Figure 5. USP22 silencing inhibits gastric CS formation by regulating BMI1 protein levels

(A) Immunofluorescence staining to analyse the co-localization of USP22 and BMI1 in MGC-803 cells. Scale bar=10 μm. (B) Effect of USP22 and BMI1 silencing on colony formation in MGC-803 cells and SGC-7901 cells. Colonies were calculated and statistical results are shown in histograms. (C) Effect of knockdown of USP22 or BMI1 on GC stem cell spheroids formation using MGC-803 and SGC-7901 cells in serum-free culture. Histograms show the percentage of spheres. (D) Western blot was performed to analyse the effect of USP22 and BMI1 depletion on proliferation-related and gastric SC markers using respective antibodies. GAPDH was chosen as a loading control. (E) Schematic of purified TAT-BMI1 protein containing a His tag, a TAT transduction domain and a HA tag (left). Validation of the transportation of BMI1 into MGC-803 cells (right). Vehicle (PBS) or TAT-BMI1 (0.05 μM) was added to cultured MGC-803 (F) and SGC-7901 (G) cells stably expressing the shCtrl, shUSP22 or shBMI1 in vitro sphere-forming assays. The number of gastric CSC spheres was counted and plotted relative to initial cell number (10³ cells) per well in a low-attachment 24-well plate. Data are presented as mean± SEM. Statistical comparisons between groups were conducted by unpaired Student's t-test. Statistical significance: *P<0.05, **P<0.01, ***P<0.001, compared with control. P<0.05 was considered to be significant.

Figure 6. USP22 is associated with BMI1 protein stability

(A) Stable USP22-silenced (shUSP22) or control (shCtrl) MGC-803 cells were treated with CHX (20 μM) for 0, 15, 30, 45, 60 and 75 min, and endogenous BMI1 proteins were examined by Western blot. GAPDH was used as an endogenous control. (B) The densitometry curves of BMI1 normalized to GAPDH were plotted against the indicated time points to determine its half-lives according to (A). (C) Western blot was conducted to verify the effect of knockdown of USP22 on PcG protein EZH2 level and H3K27me3. GAPDH was used as a loading control. (D) A proposed working model of the function of USP22 in regulating gastric tumorigenesis.
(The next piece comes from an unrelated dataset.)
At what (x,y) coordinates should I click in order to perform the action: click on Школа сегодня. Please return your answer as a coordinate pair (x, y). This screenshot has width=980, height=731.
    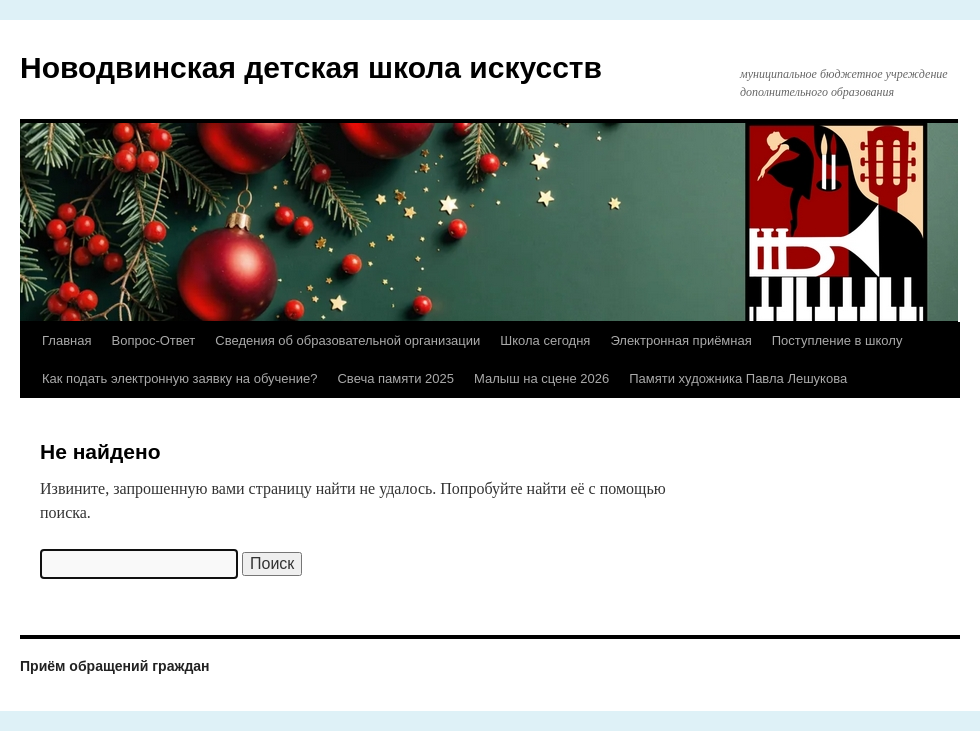     Looking at the image, I should click on (545, 340).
Figure 7. Overexpression of USP22 correlates with BMI1 in GC tissue samples and is association with poor prognosis

(A) RT-qPCR analysis of mRNA expression of USP22 and BMI1 in 10 pairs of GC (T) and adjacent non-cancerous tissues (T). (B) Western blot to detect USP22 and BMI1 expression in GC clinical specimens. GAPDH was used as a loading control. (C) Representative immunohistochemistry analysis from the human protein atlas (HPA) database. USP22 and BMI1 levels were plotted according to TNM staging. (D) Immunofluorescence staining of GC tissue sections to analyse the expression and co-localization of USP22 and BMI1 in clinical specimens. Arrowheads indicate the USP22 positive/BMI1 positive cells. Scale bar=50 μm. (E) Kaplan-Meier survival plots shows USP22 and overall survival rate of 1,065 patients from the GC database (www.Kmplot.com).